Direkt neben dem Käfig liegt mein Karton auf der Seite. Braun und ein bisschen verbeult. Schon ihn nur zu sehen, beruhigt mich irgendwie. Mein Herzschlag wird langsamer, ich muss gähnen, ich strecke mich noch mal und dann krieche ich hinein. Ich denke überhaupt nicht drüber nach. Sofort spüre ich die Wärme, die einfach irgendwie von selbst hier drin ist. Ich rolle mich zusammen und bleibe so. Das Gefühl, nichts machen zu müssen, in dieser Wärme zu liegen und die engen Wände zu ahnen, das ist das Tollste auf der Welt. Ich fühle mich nicht beengt. Wenn ich wollte, könnte ich mich einfach ausstrecken, und der Karton würde sich ausbeulen und irgendwann aufreißen. Das ist das Schöne an dieser Enge, ich kann sie genießen, aber wenn es zu viel wird, habe ich alles unter Kontrolle. Sollte jeder mal ausprobieren. Also jeder, der verrückt ist.
Ich bleibe einfach liegen. Und atme. Und atme. Und atme. Und mein Atem wird das Lauteste auf der Welt, er ist überall. Und irgendwann spüre ich ein kleines Kitzeln am Fuß, durch die Socke durch. Maikel kommt mich besuchen. Er zwängt sich durch bis zu meinem Gesicht und dort kuschelt er sich an mich. Ich spüre seinen Bauch wackeln, weil er so schnell atmet. Ich rieche ihn, er riecht nach Heu.

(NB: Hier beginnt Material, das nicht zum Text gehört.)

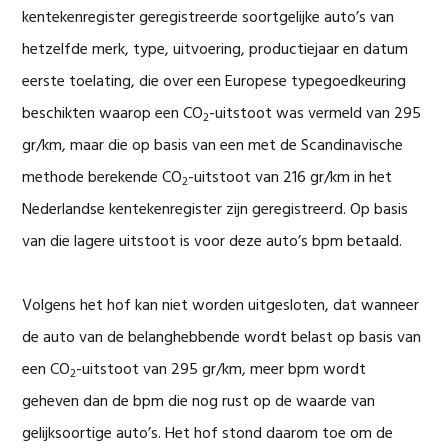
kentekenregister geregistreerde soortgelijke auto’s van
hetzelfde merk, type, uitvoering, productiejaar en datum
eerste toelating, die over een Europese typegoedkeuring
beschikten waarop een CO
-uitstoot was vermeld van 295
2
gr/km, maar die op basis van een met de Scandinavische
methode berekende CO
-uitstoot van 216 gr/km in het
2
Nederlandse kentekenregister zijn geregistreerd. Op basis
van die lagere uitstoot is voor deze auto’s bpm betaald.
Volgens het hof kan niet worden uitgesloten, dat wanneer
de auto van de belanghebbende wordt belast op basis van
een CO
-uitstoot van 295 gr/km, meer bpm wordt
2
geheven dan de bpm die nog rust op de waarde van
gelijksoortige auto’s. Het hof stond daarom toe om de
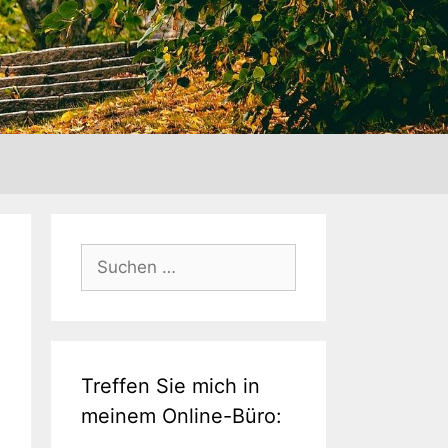
Suche
nach:
Treffen Sie mich in
meinem Online-Büro:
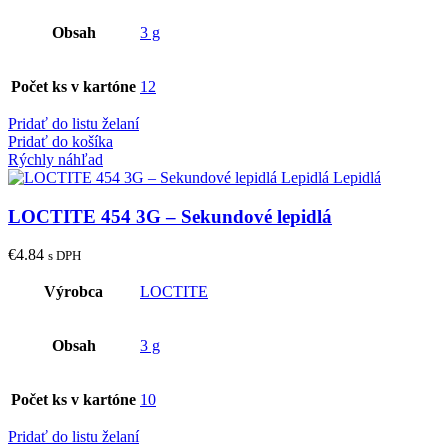
Obsah
3 g
Počet ks v kartóne
12
Pridať do listu želaní
Pridať do košíka
Rýchly náhľad
LOCTITE 454 3G – Sekundové lepidlá
€
4.84
s DPH
Výrobca
LOCTITE
Obsah
3 g
Počet ks v kartóne
10
Pridať do listu želaní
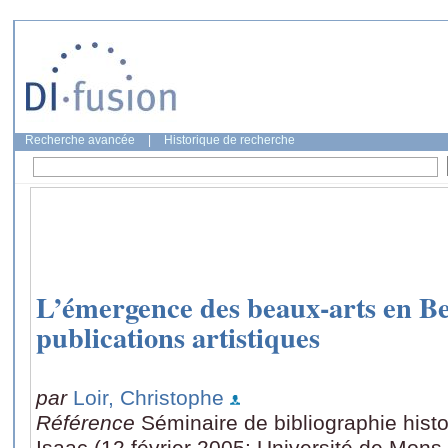
Recherche avancée
|
Historique de recherche
L’émergence des beaux-arts en Bel
publications artistiques
par
Loir, Christophe
Référence
Séminaire de bibliographie hist
Isaac (12 février 2005: Université de Mons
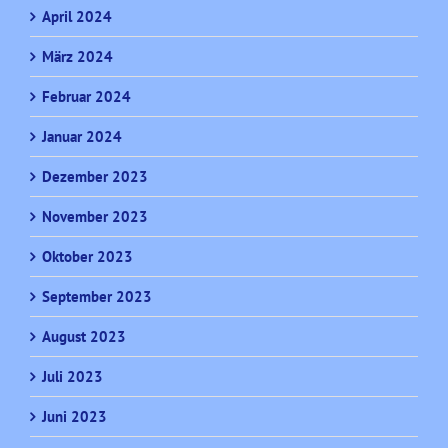
April 2024
März 2024
Februar 2024
Januar 2024
Dezember 2023
November 2023
Oktober 2023
September 2023
August 2023
Juli 2023
Juni 2023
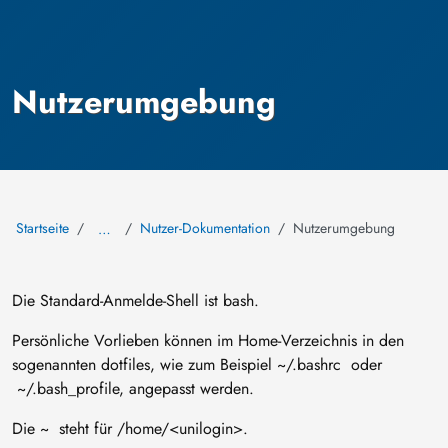
Nutzerumgebung
Startseite
Nutzer-Dokumentation
Nutzerumgebung
…
Die Standard-Anmelde-Shell ist bash.
Persönliche Vorlieben können im Home-Verzeichnis in den
sogenannten dotfiles, wie zum Beispiel ~/.bashrc oder
~/.bash_profile, angepasst werden.
Die ~ steht für /home/<unilogin>.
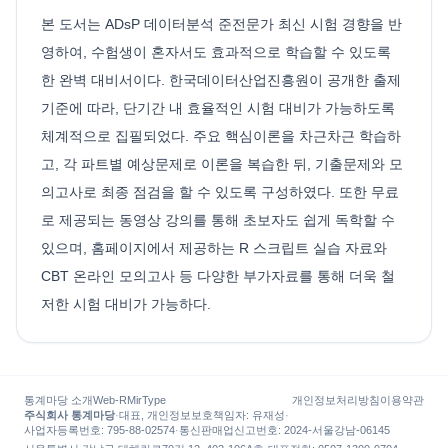
본 도서는 ADsP 데이터분석 준전문가 최신 시험 경향을 반
영하여, 수험생이 혼자서도 효과적으로 학습할 수 있도록
한 완벽 대비서이다. 한국데이터산업진흥원이 공개한 출제
기준에 따라, 단기간 내 효율적인 시험 대비가 가능하도록
체계적으로 집필되었다. 주요 핵심이론을 차근차근 학습하
고, 각 파트별 예상문제로 이론을 복습한 뒤, 기출문제와 모
의고사로 최종 점검을 할 수 있도록 구성하였다. 또한 무료
로 제공되는 동영상 강의를 통해 초보자도 쉽게 독학할 수
있으며, 홈페이지에서 제공하는 R 스크립트 실습 자료와
CBT 온라인 모의고사 등 다양한 부가자료를 통해 더욱 철
저한 시험 대비가 가능하다.
통계마당 소개
Web-R
MirType
개인정보처리방침
이용약관
주식회사 통계마당
·
대표, 개인정보보호책임자
:
유재성
·
사업자등록번호
: 795-88-02574
·
통신판매업신고번호
: 2024-서울강남-06145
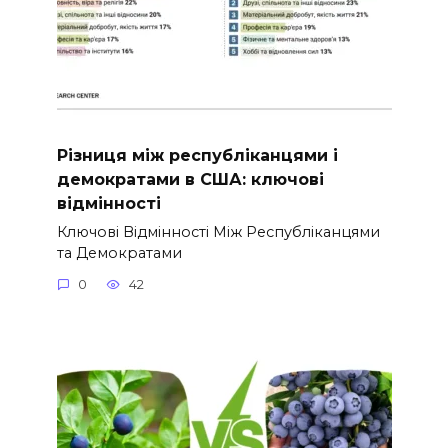
Різниця між республіканцями і
демократами в США: ключові
відмінності
Ключові Відмінності Між Республіканцями
та Демократами
0
42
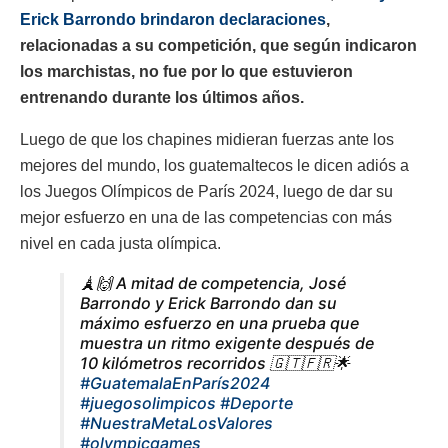
Erick Barrondo brindaron declaraciones
,
relacionadas a su competición, que según indicaron
los marchistas, no fue por lo que estuvieron
entrenando durante los últimos años.
Luego de que los chapines midieran fuerzas ante los
mejores del mundo, los guatemaltecos le dicen adiós a
los Juegos Olímpicos de París 2024, luego de dar su
mejor esfuerzo en una de las competencias con más
nivel en cada justa olímpica.
🗼🙌 A mitad de competencia, José
Barrondo y Erick Barrondo dan su
máximo esfuerzo en una prueba que
muestra un ritmo exigente después de
10 kilómetros recorridos 🇬🇹🇫🇷🌟
#GuatemalaEnParís2024
#juegosolimpicos
#Deporte
#NuestraMetaLosValores
#olympicgames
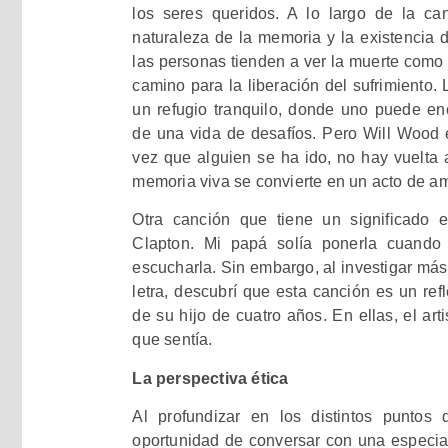
los seres queridos. A lo largo de la can
naturaleza de la memoria y la existencia
las personas tienden a ver la muerte como 
camino para la liberación del sufrimiento
un refugio tranquilo, donde uno puede en
de una vida de desafíos. Pero Will Wood e
vez que alguien se ha ido, no hay vuelta 
memoria viva se convierte en un acto de am
Otra canción que tiene un significado e
Clapton. Mi papá solía ponerla cuand
escucharla. Sin embargo, al investigar más 
letra, descubrí que esta canción es un ref
de su hijo de cuatro años. En ellas, el art
que sentía.
La perspectiva ética
Al profundizar en los distintos puntos 
oportunidad de conversar con una especial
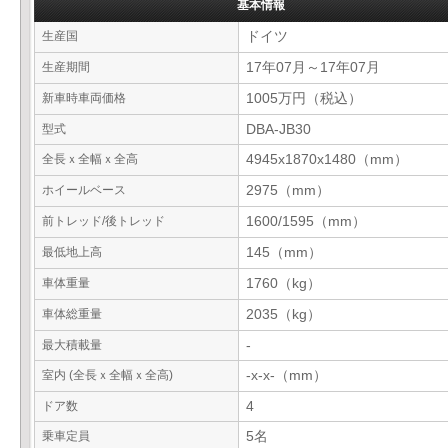
基本情報
生産国
ドイツ
生産期間
17年07月～17年07月
新車時車両価格
1005万円（税込）
型式
DBA-JB30
全長ｘ全幅ｘ全高
4945x1870x1480（mm）
ホイールベース
2975（mm）
前トレッド/後トレッド
1600/1595（mm）
最低地上高
145（mm）
車体重量
1760（kg）
車体総重量
2035（kg）
最大積載量
-
室内 (全長ｘ全幅ｘ全高)
-x-x-（mm）
ドア数
4
乗車定員
5名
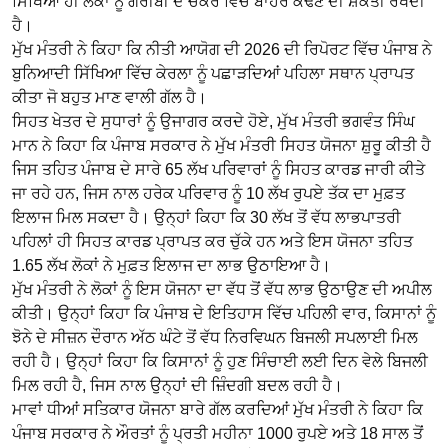
ਸਿੱਖਿਆ ਹੀ ਲੋਕਾਂ ਨੂੰ ਗਰੀਬੀ ਦੇ ਚੱਕਰ ਵਿੱਚੋਂ ਬਾਹਰ ਕੱਢਣ ਦੀ ਸ਼ਕਤੀ ਰੱਖਦੀ
ਹੈ।
ਮੁੱਖ ਮੰਤਰੀ ਨੇ ਕਿਹਾ ਕਿ ਨੀਤੀ ਆਯੋਗ ਦੀ 2026 ਦੀ ਰਿਪੋਰਟ ਵਿੱਚ ਪੰਜਾਬ ਨੇ
ਬੁਨਿਆਦੀ ਸਿੱਖਿਆ ਵਿੱਚ ਕੇਰਲਾ ਨੂੰ ਪਛਾੜਦਿਆਂ ਪਹਿਲਾ ਸਥਾਨ ਪ੍ਰਾਪਤ
ਕੀਤਾ ਜੋ ਬਹੁਤ ਮਾਣ ਵਾਲੀ ਗੱਲ ਹੈ।
ਸਿਹਤ ਖੇਤਰ ਦੇ ਸੁਧਾਰਾਂ ਨੂੰ ਉਜਾਗਰ ਕਰਦੇ ਹੋਏ, ਮੁੱਖ ਮੰਤਰੀ ਭਗਵੰਤ ਸਿੰਘ
ਮਾਨ ਨੇ ਕਿਹਾ ਕਿ ਪੰਜਾਬ ਸਰਕਾਰ ਨੇ ਮੁੱਖ ਮੰਤਰੀ ਸਿਹਤ ਯੋਜਨਾ ਸ਼ੁਰੂ ਕੀਤੀ ਹੈ
ਜਿਸ ਤਹਿਤ ਪੰਜਾਬ ਦੇ ਸਾਰੇ 65 ਲੱਖ ਪਰਿਵਾਰਾਂ ਨੂੰ ਸਿਹਤ ਕਾਰਡ ਜਾਰੀ ਕੀਤੇ
ਜਾ ਰਹੇ ਹਨ, ਜਿਸ ਨਾਲ ਹਰੇਕ ਪਰਿਵਾਰ ਨੂੰ 10 ਲੱਖ ਰੁਪਏ ਤੱਕ ਦਾ ਮੁਫ਼ਤ
ਇਲਾਜ ਮਿਲ ਸਕਦਾ ਹੈ। ਉਨ੍ਹਾਂ ਕਿਹਾ ਕਿ 30 ਲੱਖ ਤੋਂ ਵੱਧ ਲਾਭਪਾਤਰੀ
ਪਹਿਲਾਂ ਹੀ ਸਿਹਤ ਕਾਰਡ ਪ੍ਰਾਪਤ ਕਰ ਚੁੱਕੇ ਹਨ ਅਤੇ ਇਸ ਯੋਜਨਾ ਤਹਿਤ
1.65 ਲੱਖ ਲੋਕਾਂ ਨੇ ਮੁਫ਼ਤ ਇਲਾਜ ਦਾ ਲਾਭ ਉਠਾਇਆ ਹੈ।
ਮੁੱਖ ਮੰਤਰੀ ਨੇ ਲੋਕਾਂ ਨੂੰ ਇਸ ਯੋਜਨਾ ਦਾ ਵੱਧ ਤੋਂ ਵੱਧ ਲਾਭ ਉਠਾਉਣ ਦੀ ਅਪੀਲ
ਕੀਤੀ। ਉਨ੍ਹਾਂ ਕਿਹਾ ਕਿ ਪੰਜਾਬ ਦੇ ਇਤਿਹਾਸ ਵਿੱਚ ਪਹਿਲੀ ਵਾਰ, ਕਿਸਾਨਾਂ ਨੂੰ
ਝੋਨੇ ਦੇ ਸੀਜ਼ਨ ਦੌਰਾਨ ਅੱਠ ਘੰਟੇ ਤੋਂ ਵੱਧ ਨਿਰਵਿਘਨ ਬਿਜਲੀ ਸਪਲਾਈ ਮਿਲ
ਰਹੀ ਹੈ। ਉਨ੍ਹਾਂ ਕਿਹਾ ਕਿ ਕਿਸਾਨਾਂ ਨੂੰ ਹੁਣ ਸਿੰਚਾਈ ਲਈ ਦਿਨ ਵੇਲੇ ਬਿਜਲੀ
ਮਿਲ ਰਹੀ ਹੈ, ਜਿਸ ਨਾਲ ਉਨ੍ਹਾਂ ਦੀ ਜ਼ਿੰਦਗੀ ਬਦਲ ਰਹੀ ਹੈ।
ਮਾਵਾਂ ਧੀਆਂ ਸਤਿਕਾਰ ਯੋਜਨਾ ਬਾਰੇ ਗੱਲ ਕਰਦਿਆਂ ਮੁੱਖ ਮੰਤਰੀ ਨੇ ਕਿਹਾ ਕਿ
ਪੰਜਾਬ ਸਰਕਾਰ ਨੇ ਔਰਤਾਂ ਨੂੰ ਪ੍ਰਤੀ ਮਹੀਨਾ 1000 ਰੁਪਏ ਅਤੇ 18 ਸਾਲ ਤੋਂ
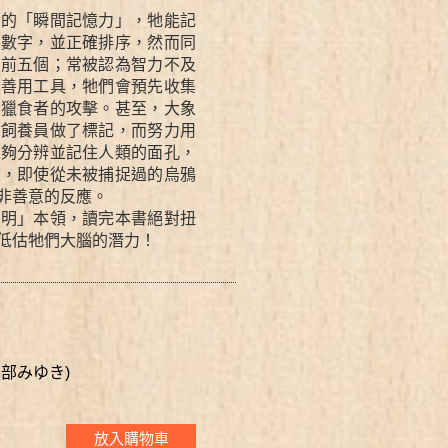
強的「瞬間記憶力」，牠能記
的數字，並正確排序，然而同
出前五個；常被認為智力不及
會善用工具，牠們會預先收集
猛獵食者的攻擊。甚至，大象
被飼養員做了標記，而努力用
能夠分辨並記住人類的面孔，
此，即使從未被捕捉過的烏鴉
非善意的反應。
聰明」本領，讀完本書絕對扭
低估牠們大腦的潛力！
 宮部みゆき)
放入購物車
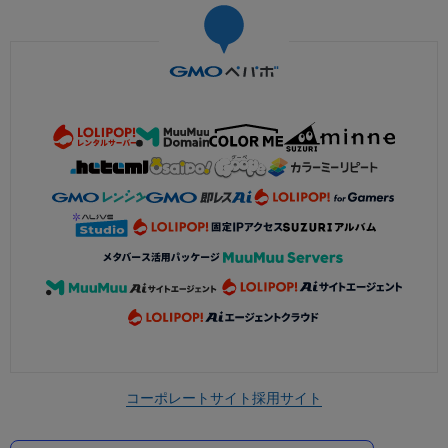
コーポレートサイト
採用サイト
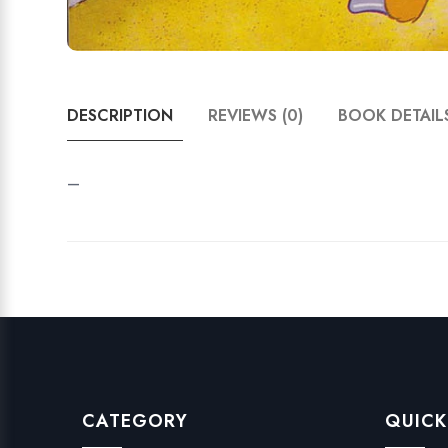
DESCRIPTION
REVIEWS (0)
BOOK DETAIL
–
CATEGORY
QUICK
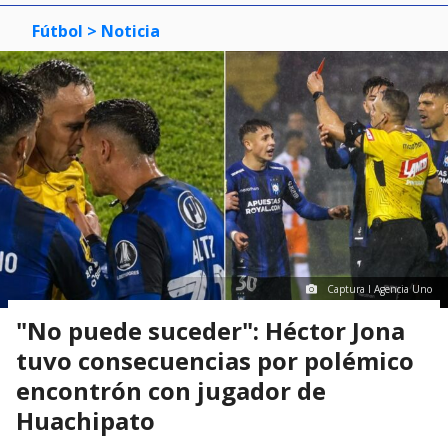
Fútbol
> Noticia
Captura I Agencia Uno
"No puede suceder": Héctor Jona
tuvo consecuencias por polémico
encontrón con jugador de
Huachipato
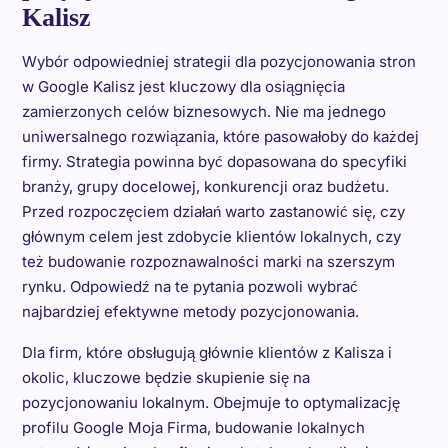
Kalisz
Wybór odpowiedniej strategii dla pozycjonowania stron
w Google Kalisz jest kluczowy dla osiągnięcia
zamierzonych celów biznesowych. Nie ma jednego
uniwersalnego rozwiązania, które pasowałoby do każdej
firmy. Strategia powinna być dopasowana do specyfiki
branży, grupy docelowej, konkurencji oraz budżetu.
Przed rozpoczęciem działań warto zastanowić się, czy
głównym celem jest zdobycie klientów lokalnych, czy
też budowanie rozpoznawalności marki na szerszym
rynku. Odpowiedź na te pytania pozwoli wybrać
najbardziej efektywne metody pozycjonowania.
Dla firm, które obsługują głównie klientów z Kalisza i
okolic, kluczowe będzie skupienie się na
pozycjonowaniu lokalnym. Obejmuje to optymalizację
profilu Google Moja Firma, budowanie lokalnych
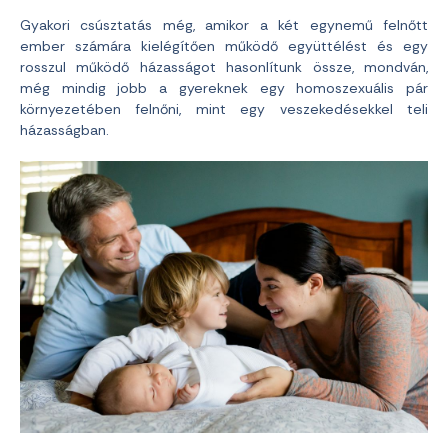
Gyakori csúsztatás még, amikor a két egynemű felnőtt
ember számára kielégítően működő együttélést és egy
rosszul működő házasságot hasonlítunk össze, mondván,
még mindig jobb a gyereknek egy homoszexuális pár
környezetében felnőni, mint egy veszekedésekkel teli
házasságban.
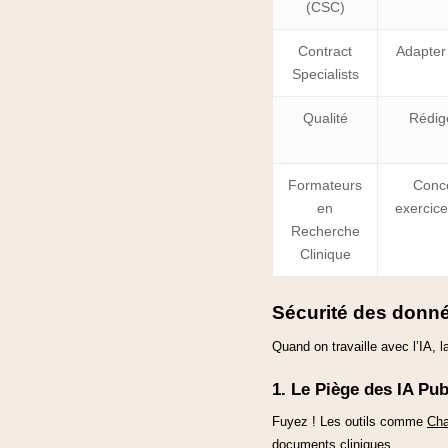
(CSC)
Contract
Adapter
Specialists
Qualité
Rédige
Formateurs
Conce
en
exercice
Recherche
Clinique
Sécurité des donné
Quand on travaille avec l’IA, l
1. Le Piège des IA Pu
Fuyez ! Les outils comme
Ch
documents cliniques.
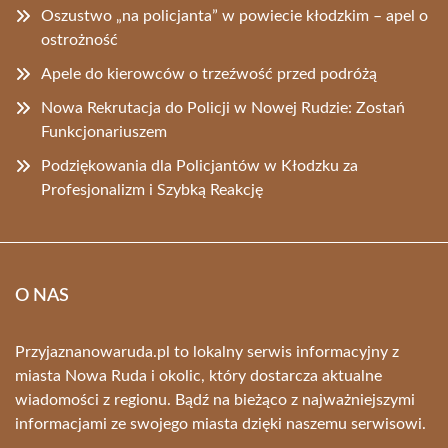
Oszustwo „na policjanta” w powiecie kłodzkim – apel o
ostrożność
Apele do kierowców o trzeźwość przed podróżą
Nowa Rekrutacja do Policji w Nowej Rudzie: Zostań
Funkcjonariuszem
Podziękowania dla Policjantów w Kłodzku za
Profesjonalizm i Szybką Reakcję
O NAS
Przyjaznanowaruda.pl to lokalny serwis informacyjny z
miasta Nowa Ruda i okolic, który dostarcza aktualne
wiadomości z regionu. Bądź na bieżąco z najważniejszymi
informacjami ze swojego miasta dzięki naszemu serwisowi.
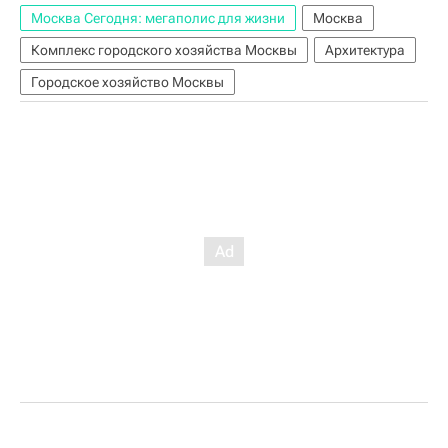
Москва Сегодня: мегаполис для жизни
Москва
Комплекс городского хозяйства Москвы
Архитектура
Городское хозяйство Москвы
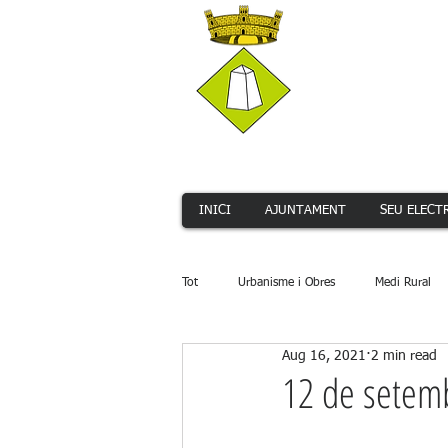
INICI
AJUNTAMENT
SEU ELECT
Tot
Urbanisme i Obres
Medi Rural
Aug 16, 2021
2 min read
Serveis Públics
Promoció Econòmi
12 de setemb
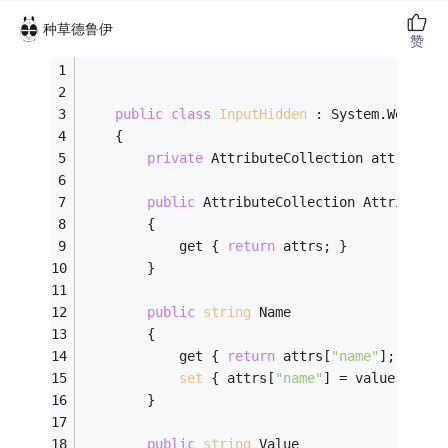
种草德鲁伊
赞
public
class
InputHidden
 :
 System.Web.UI.
    {
private
 AttributeCollection attrs;
public
 AttributeCollection Attributes
        {
            get { 
return
 attrs; }
        }
public
string
 Name
        {
            get { 
return
 attrs[
"name"
]; }
set
 { attrs[
"name"
] = value; }
        }
public
string
 Value 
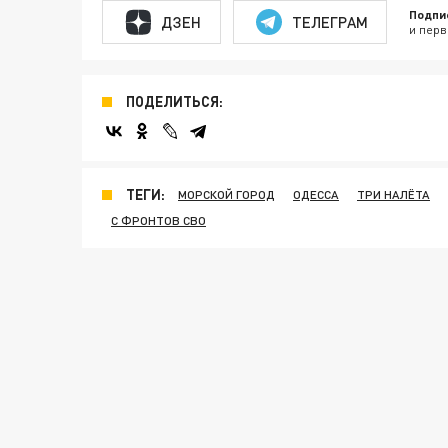
Подпи
ДЗЕН
ТЕЛЕГРАМ
и перв
ПОДЕЛИТЬСЯ:
ТЕГИ:
МОРСКОЙ ГОРОД
ОДЕССА
ТРИ НАЛЁТА
С ФРОНТОВ СВО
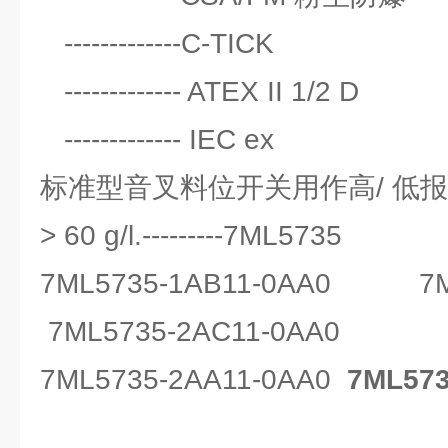
-------------C-TICK
------------- ATEX II 1/2 D
------------- IEC ex
标准型音叉料位开关用作高/ 低报
> 60 g/l.---------7ML5735
7ML5735-1AB11-0AA0
7
7ML5735-2AC11-0AA0
7ML5735-2AA11-0AA0
7ML573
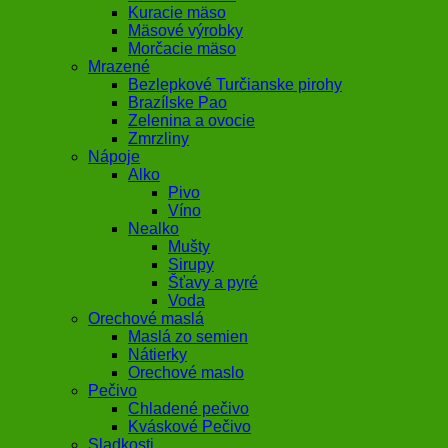
Kuracie mäso
Mäsové výrobky
Morčacie mäso
Mrazené
Bezlepkové Turčianske pirohy
Brazílske Pao
Zelenina a ovocie
Zmrzliny
Nápoje
Alko
Pivo
Víno
Nealko
Mušty
Sirupy
Šťavy a pyré
Voda
Orechové maslá
Maslá zo semien
Nátierky
Orechové maslo
Pečivo
Chladené pečivo
Kváskové Pečivo
Sladkosti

Und wir beide verbringen die tollsten Minuten des Tages zusammen und müssen dafür nicht mal etwas tun.
Nach einer Weile spüre ich, dass es genug ist.
»Lass uns wieder rausgehen«, flüstere ich. Und Maikel zwängt sich hinaus, als ob er genau versteht, was ich sage. Und ich krieche auch raus und die Luft in meinem Zimmer ist auf einmal frisch und kühl an meinen Wangen. Ich atme durch und grinse. Mein Akku ist wieder voll.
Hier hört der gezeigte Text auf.